* _Your instructions_:
Using the data below, restate exactly every line from the one with "Desenvolver uma interface" up to and including the one with "夏の天の川 2026/08/05". No picture belongs in it.
==========
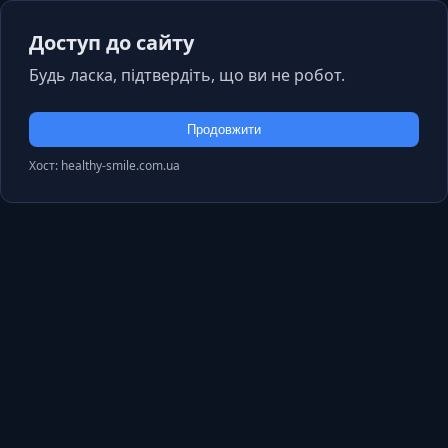
Доступ до сайту
Будь ласка, підтвердіть, що ви не робот.
Продовжити
Хост: healthy-smile.com.ua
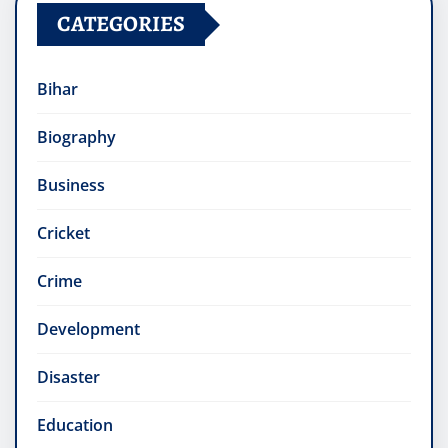
CATEGORIES
Bihar
Biography
Business
Cricket
Crime
Development
Disaster
Education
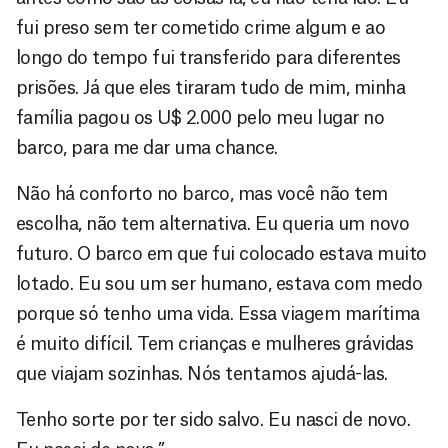
fui preso sem ter cometido crime algum e ao
longo do tempo fui transferido para diferentes
prisões. Já que eles tiraram tudo de mim, minha
família pagou os U$ 2.000 pelo meu lugar no
barco, para me dar uma chance.
Não há conforto no barco, mas você não tem
escolha, não tem alternativa. Eu queria um novo
futuro. O barco em que fui colocado estava muito
lotado. Eu sou um ser humano, estava com medo
porque só tenho uma vida. Essa viagem marítima
é muito difícil. Tem crianças e mulheres grávidas
que viajam sozinhas. Nós tentamos ajudá-las.
Tenho sorte por ter sido salvo. Eu nasci de novo.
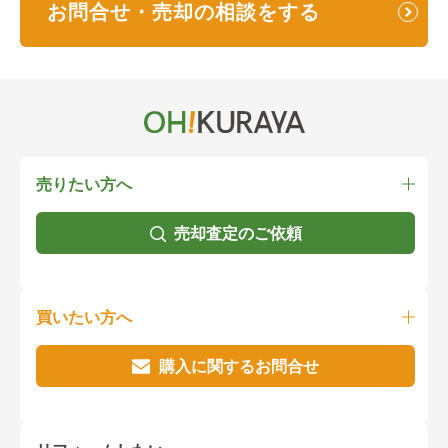
お問合せ・売却の相談をする
売りたい方へ
売却査定のご依頼
買いたい方へ
購入に関するお問合せ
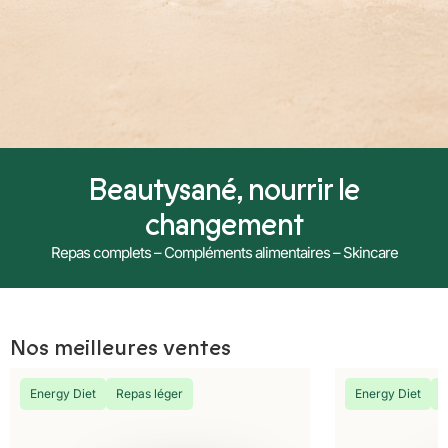
Beautysané, nourrir le
changement
Repas complets – Compléments alimentaires – Skincare
Nos meilleures ventes
Energy Diet
Repas léger
Energy Diet
R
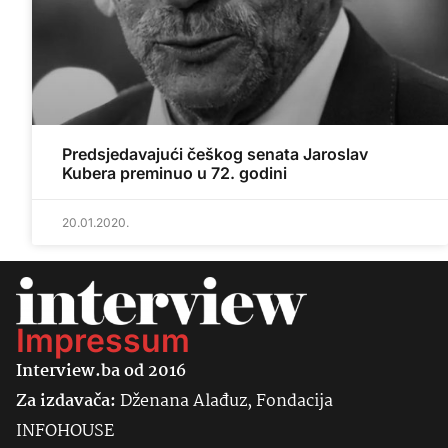
Predsjedavajući češkog senata Jaroslav
Kubera preminuo u 72. godini
20.01.2020.
Impressum
Interview.ba od 2016
Za izdavača:
Dženana Alađuz, Fondacija
INFOHOUSE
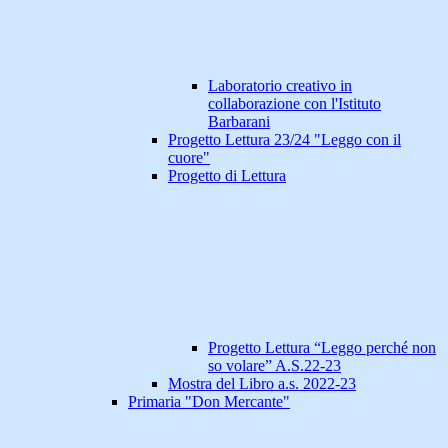
Laboratorio creativo in
collaborazione con l'Istituto
Barbarani
Progetto Lettura 23/24 "Leggo con il
cuore"
Progetto di Lettura
Progetto Lettura “Leggo perché non
so volare” A.S.22-23
Mostra del Libro a.s. 2022-23
Primaria "Don Mercante"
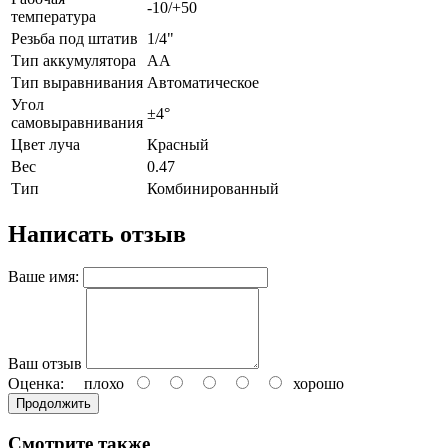
-10/+50
температура
Резьба под штатив
1/4"
Тип аккумулятора
АА
Тип выравнивания
Автоматическое
Угол
±4°
самовыравнивания
Цвет луча
Красный
Вес
0.47
Тип
Комбинированный
Написать отзыв
Ваше имя:
Ваш отзыв
Оценка:
плохо
хорошо
Продолжить
Смотрите также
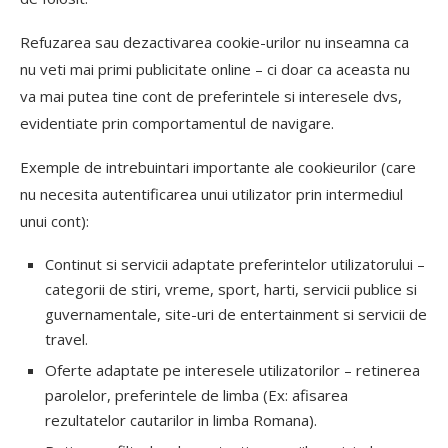
Refuzarea sau dezactivarea cookie-urilor nu inseamna ca
nu veti mai primi publicitate online – ci doar ca aceasta nu
va mai putea tine cont de preferintele si interesele dvs,
evidentiate prin comportamentul de navigare.
Exemple de intrebuintari importante ale cookieurilor (care
nu necesita autentificarea unui utilizator prin intermediul
unui cont):
Continut si servicii adaptate preferintelor utilizatorului –
categorii de stiri, vreme, sport, harti, servicii publice si
guvernamentale, site-uri de entertainment si servicii de
travel.
Oferte adaptate pe interesele utilizatorilor – retinerea
parolelor, preferintele de limba (Ex: afisarea
rezultatelor cautarilor in limba Romana).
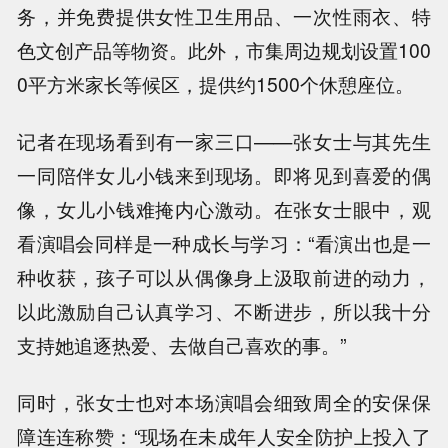
务，并免费提供女性卫生用品、一次性雨衣、特
色文创产品等物资。此外，市集周边规划设置100
0平方米家长等候区，提供约1500个休憩座位。
记者在现场看到有一家三口——张女士与其先生
一同陪伴女儿小钱来到现场。即将见到喜爱的偶
像，女儿小钱难掩内心激动。在张女士眼中，观
看演唱会同样是一种成长与学习：“看演出也是一
种收获，孩子可以从偶像身上汲取前进的动力，
以此激励自己认真学习、不断进步，所以我十分
支持她追逐热爱、去做自己喜欢的事。”
同时，张女士也对本场演唱会细致周全的安保保
障连连称赞：“现场在未成年人安全防护上投入了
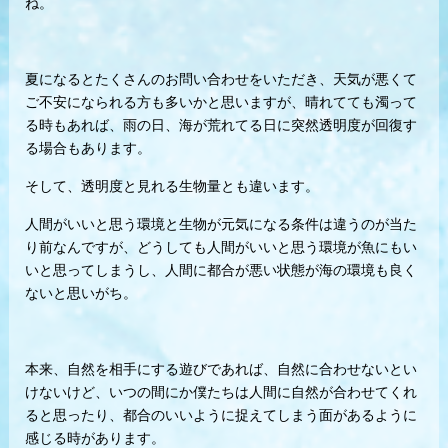
ね。
夏になるとたくさんのお問い合わせをいただき、天気が悪くて
ご不安になられる方も多いかと思いますが、晴れてても濁って
る時もあれば、雨の日、海が荒れてる日に突然透明度が回復す
る場合もあります。
そして、透明度と見れる生物量とも違います。
人間がいいと思う環境と生物が元気になる条件は違うのが当た
り前なんですが、どうしても人間がいいと思う環境が魚にもい
いと思ってしまうし、人間に都合が悪い状態が海の環境も良く
ないと思いがち。
本来、自然を相手にする遊びであれば、自然に合わせないとい
けないけど、いつの間にか僕たちは人間に自然が合わせてくれ
ると思ったり、都合のいいように捉えてしまう面があるように
感じる時があります。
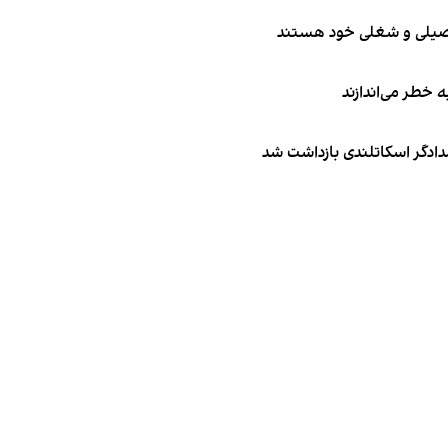
تحصیلی و شغلی خود هستند
ه خطر می‌اندازند
امدادگر اسکاتلندی بازداشت شد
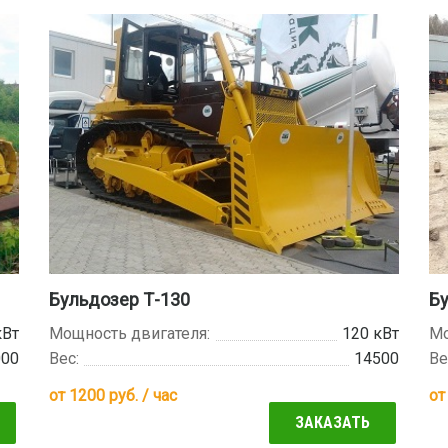
Бульдозер Т-130
Б
кВт
Мощность двигателя:
120 кВт
Мо
000
Вес:
14500
Ве
от
1200
руб. / час
о
ЗАКАЗАТЬ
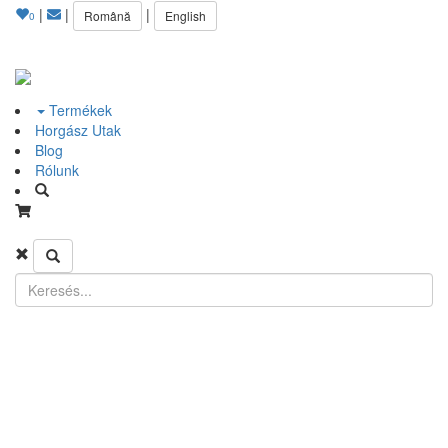
|
|
|
Română
English
0
Termékek
Horgász Utak
Blog
Rólunk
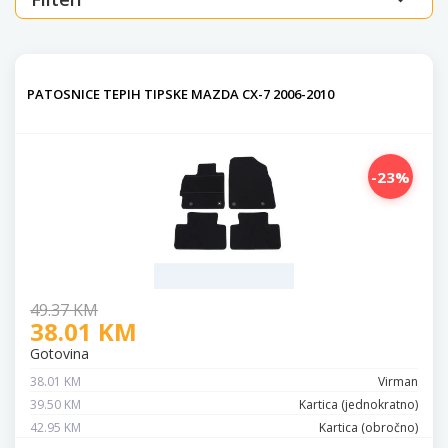
PATOSNICE TEPIH TIPSKE MAZDA CX-7 2006-2010
-23%
49.37 KM
38.01 KM
Gotovina
38.01 KM
Virman
39.50 KM
Kartica (jednokratno)
42.95 KM
Kartica (obročno)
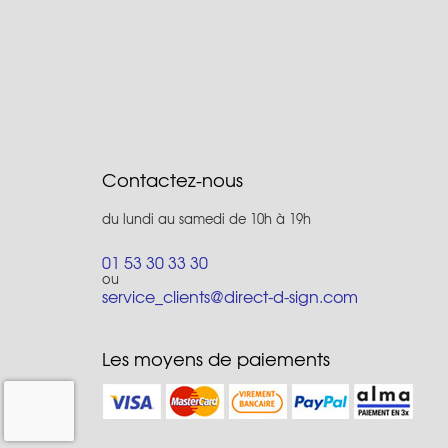
Contactez-nous
du lundi au samedi de 10h à 19h
01 53 30 33 30
ou
service_clients@direct-d-sign.com
Les moyens de paiements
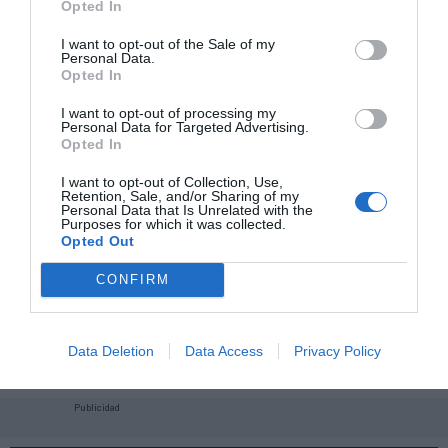
Opted In
I want to opt-out of the Sale of my
Personal Data.
Opted In
I want to opt-out of processing my
Personal Data for Targeted Advertising.
Opted In
I want to opt-out of Collection, Use,
Retention, Sale, and/or Sharing of my
Personal Data that Is Unrelated with the
Purposes for which it was collected.
Opted Out
CONFIRM
¡Haz click aquí y accede sin límites a contenidos
y eventos para Socios!​​​​​​​
Data Deletion
Data Access
Privacy Policy
Publicidad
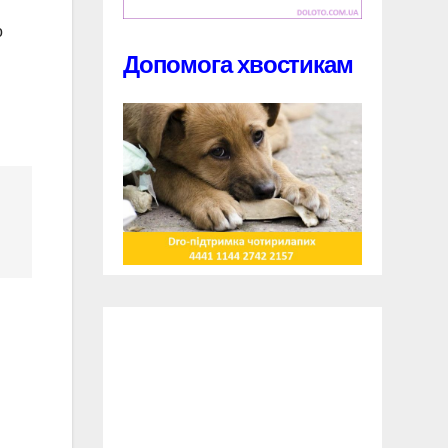
о
Допомога хвостикам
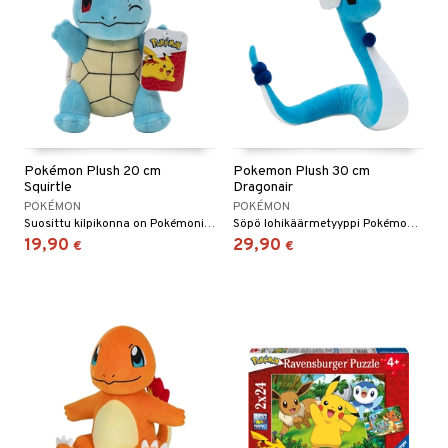
Pokémon Plush 20 cm
Pokemon Plush 30 cm
Squirtle
Dragonair
POKÉMON
POKÉMON
Suosittu kilpikonna on Pokémonista tuttu.
Söpö lohikäärmetyyppi Pokémon-pehmolelukokoelmaasi!
19,90
29,90
€
€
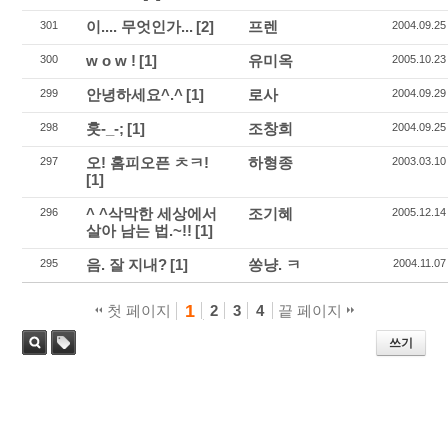
이.... 무엇인가...
[2]
프렌
301
2004.09.25
w o w !
[1]
유미옥
300
2005.10.23
안녕하세요^.^
[1]
로사
299
2004.09.29
훗-_-;
[1]
조창희
298
2004.09.25
오! 홈피오픈 ㅊㅋ!
하형종
297
2003.03.10
[1]
^ ^삭막한 세상에서
조기혜
296
2005.12.14
살아 남는 법.~!!
[1]
음. 잘 지내?
[1]
쏭냥. ㅋ
295
2004.11.07
1
첫 페이지
2
3
4
끝 페이지
쓰기
태
검색
그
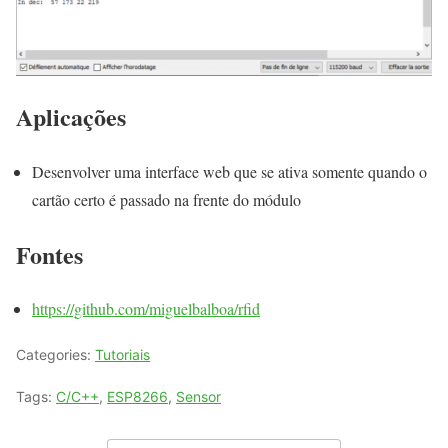
Aplicações
Desenvolver uma interface web que se ativa somente quando o
cartão certo é passado na frente do módulo
Fontes
https://github.com/miguelbalboa/rfid
Categories:
Tutoriais
Tags:
C/C++
,
ESP8266
,
Sensor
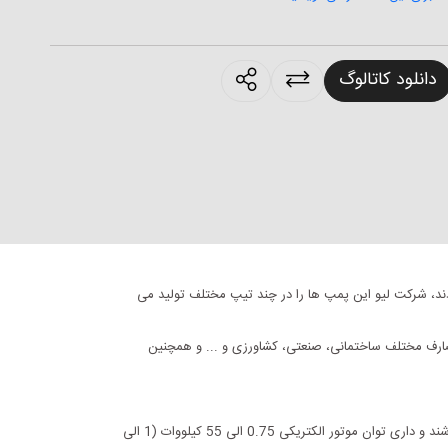
products.sharing
دانلود کاتالوگ
ند، شرکت لیو این پمپ ها را در چند تیپ مختلف تولید می
ای مصارف مختلف ساختمانی، صنعتی، کشاورزی و ... و همچنین
حداکثر آبدهی این پمپ ها 220 مترمکعب بر ساعت و حداکثر هد آنها 95 متر می باشد و قادر به انتقال آب با دمای 10- الی 85+ درجه سانتیگراد می باشند و داری توان موتور الکتریکی 0.75 الی 55 کیلووات (1 الی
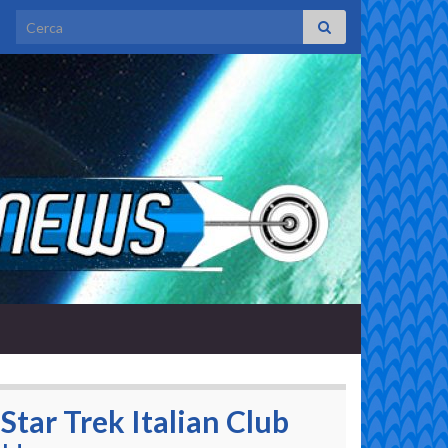
Search for:
Star Trek Italian Club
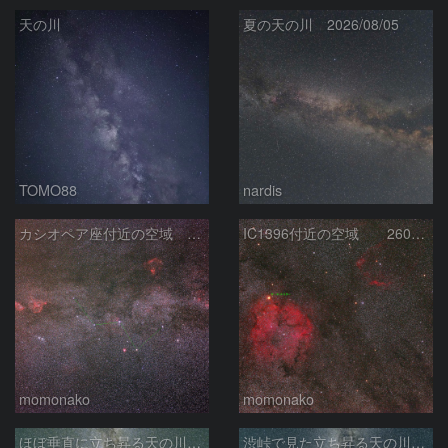
天の川
夏の天の川 2026/08/05
TOMO88
nardis
カシオペア座付近の空域 260720
IC1396付近の空域 260720
momonako
momonako
ほぼ垂直に立ち昇る天の川銀河
渋峠で見た立ち昇る天の川銀河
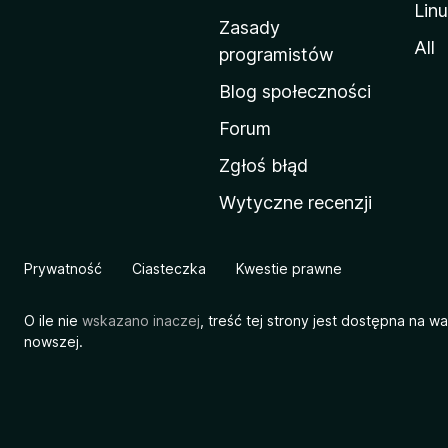
Lin
w
Zasady
a
All
programistów
M
Blog społeczności
o
z
Forum
i
Zgłoś błąd
l
Wytyczne recenzji
l
i
Prywatność
Ciasteczka
Kwestie prawne
O ile nie
wskazano inaczej
, treść tej strony jest dostępna na w
nowszej.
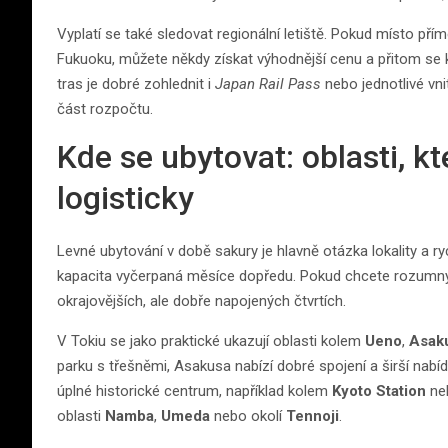
Vyplatí se také sledovat regionální letiště. Pokud místo pří
Fukuoku, můžete někdy získat výhodnější cenu a přitom se
tras je dobré zohlednit i
Japan Rail Pass
nebo jednotlivé vn
část rozpočtu.
Kde se ubytovat: oblasti, k
logisticky
Levné ubytování v době sakury je hlavně otázka lokality a r
kapacita vyčerpaná měsíce dopředu. Pokud chcete rozumný 
okrajovějších, ale dobře napojených čtvrtích.
V Tokiu se jako praktické ukazují oblasti kolem
Ueno
,
Asak
parku s třešněmi, Asakusa nabízí dobré spojení a širší nabí
úplné historické centrum, například kolem
Kyoto Station
neb
oblasti
Namba
,
Umeda
nebo okolí
Tennoji
.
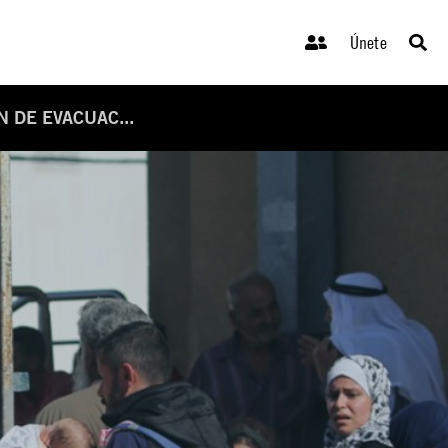
Únete
 DE EVACUAC...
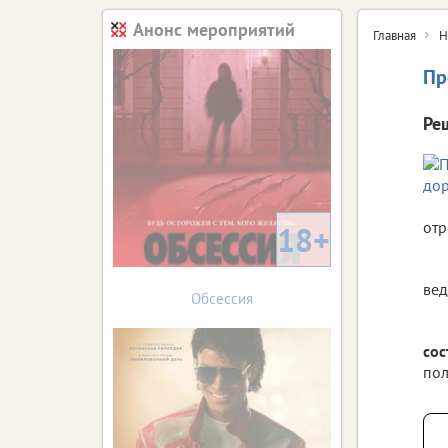
Анонс мероприятий
Главная
Н
Пр
Ре
отр
18+
вед
Обсессия
сос
пол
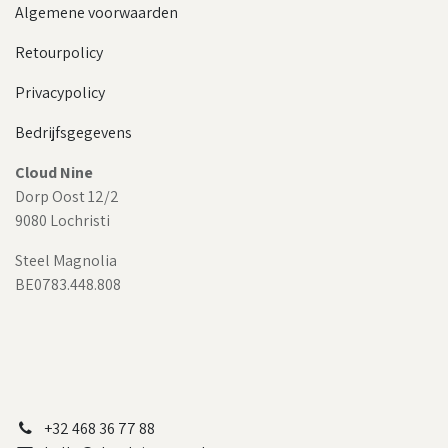
Algemene voorwaarden
Retourpolicy
Privacypolicy
Bedrijfsgegevens
Cloud Nine
Dorp Oost 12/2
9080 Lochristi
Steel Magnolia
BE0783.448.808
+32 468 36 77 88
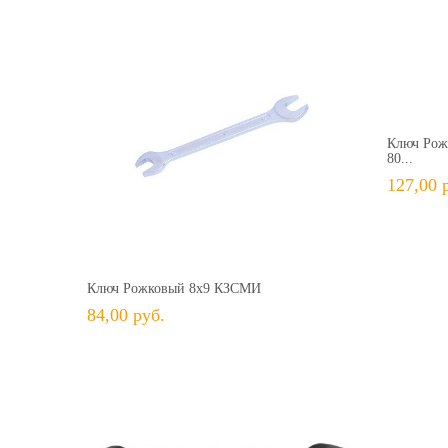
+ 
Ключ Рож
80...
127,00 
84,00 руб.
+ В КОРЗИНУ
+ В избранное
Сравнить
Ключ Рожковый 8х9 КЗСМИ
84,00 руб.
==========
* _Problem solution_:
Desenvolver uma interface web que se ativa somente quando o
cartão certo é passado na frente do módulo
Fontes
https://github.com/miguelbalboa/rfid
Categories:
Tutoriais
Tags:
C/C++
,
ESP8266
,
Sensor
products.sharing
دانلود کاتالوگ
ند، شرکت لیو این پمپ ها را در چند تیپ مختلف تولید می
ای مصارف مختلف ساختمانی، صنعتی، کشاورزی و ... و همچنین
حداکثر آبدهی این پمپ ها 220 مترمکعب بر ساعت و حداکثر هد آنها 95 متر می باشد و قادر به انتقال آب با دمای 10- الی 85+ درجه سانتیگراد می باشند و داری توان موتور الکتریکی 0.75 الی 55 کیلووات (1 الی
Search for:
Star Trek Italian Club
天の川
夏の天の川 2026/08/05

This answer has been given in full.